▶ **Exercise aim**: Counting only lines below that hold "data", give the total alone.

----------

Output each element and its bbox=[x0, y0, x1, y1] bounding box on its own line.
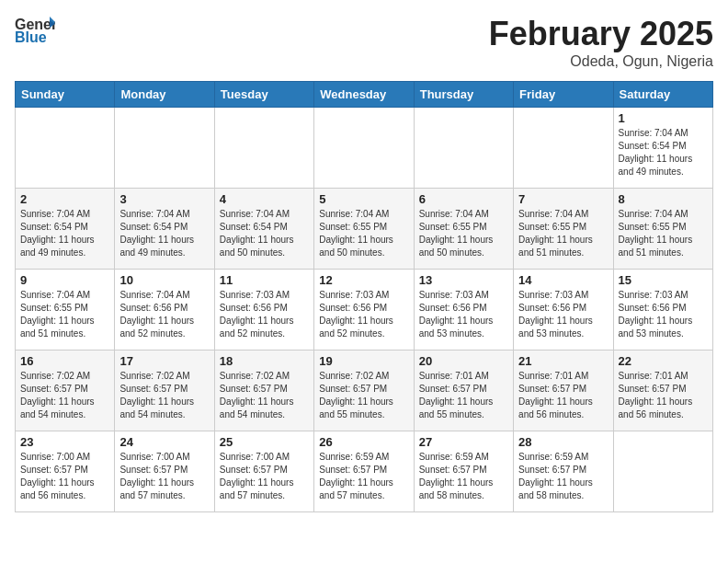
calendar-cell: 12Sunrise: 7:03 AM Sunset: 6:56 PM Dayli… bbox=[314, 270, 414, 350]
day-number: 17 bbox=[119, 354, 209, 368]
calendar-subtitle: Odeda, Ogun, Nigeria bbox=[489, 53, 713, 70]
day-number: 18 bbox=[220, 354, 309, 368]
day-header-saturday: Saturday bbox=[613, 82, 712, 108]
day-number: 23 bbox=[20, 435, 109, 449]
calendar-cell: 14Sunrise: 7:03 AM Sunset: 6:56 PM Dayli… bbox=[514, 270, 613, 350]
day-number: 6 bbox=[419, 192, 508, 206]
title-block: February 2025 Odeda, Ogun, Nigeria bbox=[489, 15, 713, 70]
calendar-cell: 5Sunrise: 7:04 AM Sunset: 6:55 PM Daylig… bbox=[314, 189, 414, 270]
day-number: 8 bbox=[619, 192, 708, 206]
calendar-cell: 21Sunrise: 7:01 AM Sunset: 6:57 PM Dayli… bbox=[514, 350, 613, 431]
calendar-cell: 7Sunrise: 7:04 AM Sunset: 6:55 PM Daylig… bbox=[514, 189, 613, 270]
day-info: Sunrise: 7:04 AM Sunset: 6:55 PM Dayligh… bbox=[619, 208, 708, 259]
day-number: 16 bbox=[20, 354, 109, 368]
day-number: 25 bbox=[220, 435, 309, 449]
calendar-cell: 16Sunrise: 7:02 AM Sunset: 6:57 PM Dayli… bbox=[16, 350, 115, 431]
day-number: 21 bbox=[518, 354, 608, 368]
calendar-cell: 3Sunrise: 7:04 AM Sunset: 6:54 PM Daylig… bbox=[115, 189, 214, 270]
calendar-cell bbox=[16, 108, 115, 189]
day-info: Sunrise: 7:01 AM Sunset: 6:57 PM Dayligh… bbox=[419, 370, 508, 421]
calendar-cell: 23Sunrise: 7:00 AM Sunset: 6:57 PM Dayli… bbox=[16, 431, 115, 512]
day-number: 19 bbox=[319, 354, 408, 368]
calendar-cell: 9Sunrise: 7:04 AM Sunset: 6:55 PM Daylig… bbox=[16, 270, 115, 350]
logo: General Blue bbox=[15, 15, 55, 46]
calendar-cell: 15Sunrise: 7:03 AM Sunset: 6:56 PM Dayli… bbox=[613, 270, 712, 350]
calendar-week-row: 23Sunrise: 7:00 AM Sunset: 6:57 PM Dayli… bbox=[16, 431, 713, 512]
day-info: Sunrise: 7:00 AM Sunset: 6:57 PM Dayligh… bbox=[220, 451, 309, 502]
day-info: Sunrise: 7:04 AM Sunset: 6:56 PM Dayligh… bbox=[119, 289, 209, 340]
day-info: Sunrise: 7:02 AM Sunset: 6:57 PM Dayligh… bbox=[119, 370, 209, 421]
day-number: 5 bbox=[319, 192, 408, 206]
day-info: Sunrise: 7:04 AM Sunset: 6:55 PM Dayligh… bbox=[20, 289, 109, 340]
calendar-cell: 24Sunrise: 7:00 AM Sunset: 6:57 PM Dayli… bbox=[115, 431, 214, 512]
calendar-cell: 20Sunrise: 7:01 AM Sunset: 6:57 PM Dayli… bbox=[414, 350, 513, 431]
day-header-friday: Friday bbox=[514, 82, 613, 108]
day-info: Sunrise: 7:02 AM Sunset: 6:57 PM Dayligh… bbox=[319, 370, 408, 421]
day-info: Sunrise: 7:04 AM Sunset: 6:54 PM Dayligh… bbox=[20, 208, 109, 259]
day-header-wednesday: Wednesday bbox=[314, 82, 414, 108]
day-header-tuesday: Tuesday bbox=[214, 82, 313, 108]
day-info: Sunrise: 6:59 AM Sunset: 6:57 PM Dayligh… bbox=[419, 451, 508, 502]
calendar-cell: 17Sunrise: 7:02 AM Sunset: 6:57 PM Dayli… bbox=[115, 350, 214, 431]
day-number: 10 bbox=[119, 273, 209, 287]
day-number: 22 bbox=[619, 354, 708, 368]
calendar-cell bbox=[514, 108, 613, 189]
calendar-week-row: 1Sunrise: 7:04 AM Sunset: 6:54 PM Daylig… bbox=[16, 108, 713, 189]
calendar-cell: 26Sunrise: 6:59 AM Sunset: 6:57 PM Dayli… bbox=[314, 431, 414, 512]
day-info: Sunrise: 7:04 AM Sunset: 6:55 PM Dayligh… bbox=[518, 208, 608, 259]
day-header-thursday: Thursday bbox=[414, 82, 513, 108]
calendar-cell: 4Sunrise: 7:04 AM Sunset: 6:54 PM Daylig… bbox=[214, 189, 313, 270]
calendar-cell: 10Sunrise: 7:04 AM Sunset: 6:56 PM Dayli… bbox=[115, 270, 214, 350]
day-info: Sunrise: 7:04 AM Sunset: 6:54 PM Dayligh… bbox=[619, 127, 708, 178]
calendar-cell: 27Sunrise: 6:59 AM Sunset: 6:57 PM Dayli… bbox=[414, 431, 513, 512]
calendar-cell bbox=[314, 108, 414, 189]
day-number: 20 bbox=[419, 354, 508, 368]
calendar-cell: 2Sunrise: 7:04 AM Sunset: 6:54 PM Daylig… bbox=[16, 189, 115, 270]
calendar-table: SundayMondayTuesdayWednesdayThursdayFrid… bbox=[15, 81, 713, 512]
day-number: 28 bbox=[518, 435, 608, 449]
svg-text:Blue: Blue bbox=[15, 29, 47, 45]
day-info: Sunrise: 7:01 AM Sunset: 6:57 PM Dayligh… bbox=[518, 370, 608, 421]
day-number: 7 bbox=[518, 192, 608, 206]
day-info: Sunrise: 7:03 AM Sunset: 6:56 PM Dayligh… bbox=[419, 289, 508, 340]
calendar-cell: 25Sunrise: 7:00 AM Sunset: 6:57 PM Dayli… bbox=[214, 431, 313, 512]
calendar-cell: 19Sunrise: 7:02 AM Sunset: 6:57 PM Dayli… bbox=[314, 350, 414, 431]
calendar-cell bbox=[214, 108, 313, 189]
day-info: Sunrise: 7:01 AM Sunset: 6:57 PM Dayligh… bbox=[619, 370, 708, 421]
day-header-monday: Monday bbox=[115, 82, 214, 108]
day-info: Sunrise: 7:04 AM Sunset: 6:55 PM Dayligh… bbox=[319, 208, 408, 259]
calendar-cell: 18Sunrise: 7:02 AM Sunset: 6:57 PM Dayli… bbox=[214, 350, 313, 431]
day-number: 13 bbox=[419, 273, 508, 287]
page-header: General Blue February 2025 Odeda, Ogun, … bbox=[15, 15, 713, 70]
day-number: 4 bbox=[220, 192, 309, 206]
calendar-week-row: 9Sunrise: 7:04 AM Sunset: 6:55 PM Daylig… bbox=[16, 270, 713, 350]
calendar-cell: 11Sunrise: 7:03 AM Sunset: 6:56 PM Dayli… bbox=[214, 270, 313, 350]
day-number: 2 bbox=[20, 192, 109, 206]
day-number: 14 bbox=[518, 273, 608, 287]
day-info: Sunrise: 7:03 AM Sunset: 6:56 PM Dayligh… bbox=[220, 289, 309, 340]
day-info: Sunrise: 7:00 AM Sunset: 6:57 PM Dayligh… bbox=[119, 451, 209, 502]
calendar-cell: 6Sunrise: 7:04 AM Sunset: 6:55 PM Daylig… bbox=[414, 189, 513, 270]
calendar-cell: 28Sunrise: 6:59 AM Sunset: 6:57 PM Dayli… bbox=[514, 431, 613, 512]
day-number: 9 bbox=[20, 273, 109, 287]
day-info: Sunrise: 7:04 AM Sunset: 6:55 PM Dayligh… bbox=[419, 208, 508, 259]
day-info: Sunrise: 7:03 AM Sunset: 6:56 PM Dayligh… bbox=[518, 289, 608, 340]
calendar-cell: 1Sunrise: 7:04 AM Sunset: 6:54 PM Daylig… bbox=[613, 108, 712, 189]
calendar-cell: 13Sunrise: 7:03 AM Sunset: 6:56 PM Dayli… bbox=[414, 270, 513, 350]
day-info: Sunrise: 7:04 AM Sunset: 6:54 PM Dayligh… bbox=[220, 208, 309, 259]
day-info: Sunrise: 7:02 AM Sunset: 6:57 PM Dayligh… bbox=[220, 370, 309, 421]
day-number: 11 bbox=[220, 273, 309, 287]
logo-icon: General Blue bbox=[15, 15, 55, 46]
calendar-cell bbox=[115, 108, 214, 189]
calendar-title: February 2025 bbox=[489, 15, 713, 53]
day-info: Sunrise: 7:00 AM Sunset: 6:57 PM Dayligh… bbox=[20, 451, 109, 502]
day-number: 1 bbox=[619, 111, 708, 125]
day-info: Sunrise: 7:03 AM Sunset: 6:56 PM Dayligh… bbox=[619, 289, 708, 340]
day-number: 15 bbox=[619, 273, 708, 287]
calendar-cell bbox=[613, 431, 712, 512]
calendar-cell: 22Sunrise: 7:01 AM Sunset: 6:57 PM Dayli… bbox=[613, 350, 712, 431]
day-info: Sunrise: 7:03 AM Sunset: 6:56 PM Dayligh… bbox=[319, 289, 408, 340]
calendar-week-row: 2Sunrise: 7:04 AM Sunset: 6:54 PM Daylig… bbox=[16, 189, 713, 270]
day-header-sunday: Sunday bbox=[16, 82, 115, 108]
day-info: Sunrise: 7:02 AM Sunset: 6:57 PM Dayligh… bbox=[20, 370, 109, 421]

----------

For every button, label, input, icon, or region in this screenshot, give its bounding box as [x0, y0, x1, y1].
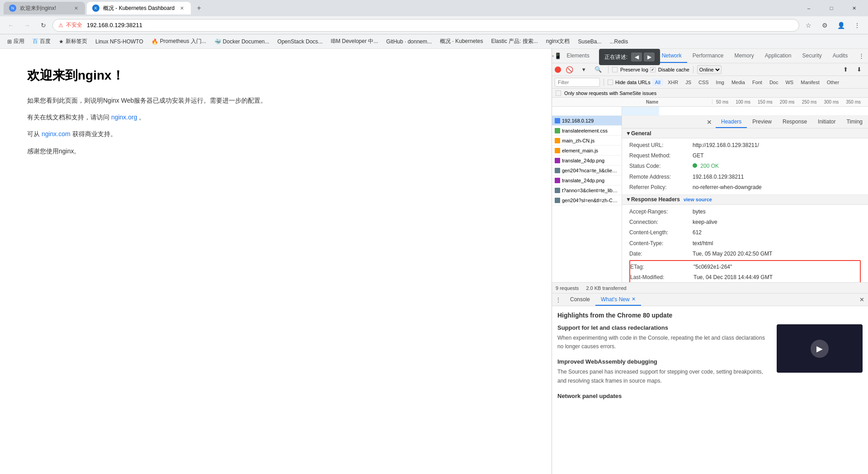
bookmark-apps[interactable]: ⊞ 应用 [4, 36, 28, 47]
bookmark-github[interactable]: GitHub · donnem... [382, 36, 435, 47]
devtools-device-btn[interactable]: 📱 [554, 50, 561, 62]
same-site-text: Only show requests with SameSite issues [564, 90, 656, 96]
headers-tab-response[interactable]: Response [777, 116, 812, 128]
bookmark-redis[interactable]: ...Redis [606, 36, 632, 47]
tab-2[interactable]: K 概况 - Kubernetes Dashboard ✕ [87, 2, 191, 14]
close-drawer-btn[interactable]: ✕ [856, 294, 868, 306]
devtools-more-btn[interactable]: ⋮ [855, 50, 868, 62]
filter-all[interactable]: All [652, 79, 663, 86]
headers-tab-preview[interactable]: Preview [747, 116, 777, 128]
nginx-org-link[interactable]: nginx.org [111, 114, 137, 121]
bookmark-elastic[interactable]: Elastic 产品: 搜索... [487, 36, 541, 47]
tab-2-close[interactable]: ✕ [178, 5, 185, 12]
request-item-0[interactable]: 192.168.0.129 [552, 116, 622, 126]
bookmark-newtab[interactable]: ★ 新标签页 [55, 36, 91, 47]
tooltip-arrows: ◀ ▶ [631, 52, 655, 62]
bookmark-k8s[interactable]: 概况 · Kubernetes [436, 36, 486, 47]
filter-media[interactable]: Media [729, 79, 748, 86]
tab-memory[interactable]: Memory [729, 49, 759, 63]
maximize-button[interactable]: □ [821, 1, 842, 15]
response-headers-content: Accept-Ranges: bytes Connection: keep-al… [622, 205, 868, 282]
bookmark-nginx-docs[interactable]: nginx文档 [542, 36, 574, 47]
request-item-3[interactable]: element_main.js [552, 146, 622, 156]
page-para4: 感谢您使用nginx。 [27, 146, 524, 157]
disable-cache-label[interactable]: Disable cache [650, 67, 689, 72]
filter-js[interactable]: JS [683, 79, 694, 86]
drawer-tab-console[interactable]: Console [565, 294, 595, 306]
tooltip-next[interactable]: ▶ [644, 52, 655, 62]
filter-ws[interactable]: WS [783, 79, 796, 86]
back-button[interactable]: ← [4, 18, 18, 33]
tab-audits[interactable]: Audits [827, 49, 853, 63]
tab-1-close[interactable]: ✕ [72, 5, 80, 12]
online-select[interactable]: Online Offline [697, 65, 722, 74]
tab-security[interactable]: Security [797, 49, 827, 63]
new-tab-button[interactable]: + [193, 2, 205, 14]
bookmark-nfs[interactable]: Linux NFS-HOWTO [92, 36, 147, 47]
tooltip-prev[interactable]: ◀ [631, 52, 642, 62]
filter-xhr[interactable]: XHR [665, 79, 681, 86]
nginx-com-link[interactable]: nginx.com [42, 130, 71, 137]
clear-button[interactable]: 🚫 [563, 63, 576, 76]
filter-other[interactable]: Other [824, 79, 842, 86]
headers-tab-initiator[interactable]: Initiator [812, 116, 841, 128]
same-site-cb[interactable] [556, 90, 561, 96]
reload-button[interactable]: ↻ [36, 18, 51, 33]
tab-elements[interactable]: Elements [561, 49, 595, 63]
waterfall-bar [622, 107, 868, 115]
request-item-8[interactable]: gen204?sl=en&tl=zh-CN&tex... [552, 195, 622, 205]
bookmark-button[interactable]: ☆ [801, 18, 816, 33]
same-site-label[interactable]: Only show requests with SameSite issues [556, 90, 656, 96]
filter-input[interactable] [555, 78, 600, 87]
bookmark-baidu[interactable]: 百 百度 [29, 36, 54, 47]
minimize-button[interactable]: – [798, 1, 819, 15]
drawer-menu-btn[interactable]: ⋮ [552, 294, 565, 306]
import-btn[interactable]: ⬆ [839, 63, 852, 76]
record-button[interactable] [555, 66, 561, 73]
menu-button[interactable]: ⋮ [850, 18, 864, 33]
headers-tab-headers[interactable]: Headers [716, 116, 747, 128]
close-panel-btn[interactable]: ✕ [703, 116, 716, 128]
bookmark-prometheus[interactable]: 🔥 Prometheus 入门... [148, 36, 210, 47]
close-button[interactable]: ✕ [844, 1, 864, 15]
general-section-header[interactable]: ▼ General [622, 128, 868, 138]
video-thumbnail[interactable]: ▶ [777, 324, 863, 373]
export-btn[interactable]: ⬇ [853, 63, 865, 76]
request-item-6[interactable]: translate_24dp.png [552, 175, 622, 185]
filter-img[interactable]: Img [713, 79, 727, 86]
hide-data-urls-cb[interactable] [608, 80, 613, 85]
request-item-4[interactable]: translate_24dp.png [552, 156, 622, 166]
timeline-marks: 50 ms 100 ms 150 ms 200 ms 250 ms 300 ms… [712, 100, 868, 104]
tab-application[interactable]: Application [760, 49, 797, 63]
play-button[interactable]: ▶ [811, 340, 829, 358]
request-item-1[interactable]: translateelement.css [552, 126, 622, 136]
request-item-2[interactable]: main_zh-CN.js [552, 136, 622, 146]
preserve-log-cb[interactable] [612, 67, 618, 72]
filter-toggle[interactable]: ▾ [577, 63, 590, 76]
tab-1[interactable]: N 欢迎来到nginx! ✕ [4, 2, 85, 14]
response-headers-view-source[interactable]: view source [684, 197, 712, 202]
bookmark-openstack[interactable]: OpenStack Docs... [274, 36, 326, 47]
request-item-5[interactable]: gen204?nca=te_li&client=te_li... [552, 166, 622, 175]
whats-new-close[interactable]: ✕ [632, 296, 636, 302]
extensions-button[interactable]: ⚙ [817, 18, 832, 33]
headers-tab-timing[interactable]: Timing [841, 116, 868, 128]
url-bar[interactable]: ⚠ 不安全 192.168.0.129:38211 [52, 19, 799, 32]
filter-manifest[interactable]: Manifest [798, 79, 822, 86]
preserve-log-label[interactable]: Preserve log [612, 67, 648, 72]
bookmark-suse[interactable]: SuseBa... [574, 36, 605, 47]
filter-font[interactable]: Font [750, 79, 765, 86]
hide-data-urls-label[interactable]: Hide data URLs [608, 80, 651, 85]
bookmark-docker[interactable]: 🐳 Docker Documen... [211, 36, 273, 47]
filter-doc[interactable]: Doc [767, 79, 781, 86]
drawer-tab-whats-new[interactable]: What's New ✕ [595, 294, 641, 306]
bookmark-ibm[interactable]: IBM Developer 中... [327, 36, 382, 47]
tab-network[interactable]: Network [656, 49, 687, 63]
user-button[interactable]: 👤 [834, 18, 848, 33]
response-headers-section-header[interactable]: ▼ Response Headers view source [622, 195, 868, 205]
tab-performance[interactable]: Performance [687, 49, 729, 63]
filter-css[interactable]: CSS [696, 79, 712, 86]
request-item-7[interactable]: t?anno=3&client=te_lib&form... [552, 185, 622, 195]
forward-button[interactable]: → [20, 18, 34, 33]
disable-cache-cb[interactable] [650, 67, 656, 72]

----------

▶ **Result of the task**: 2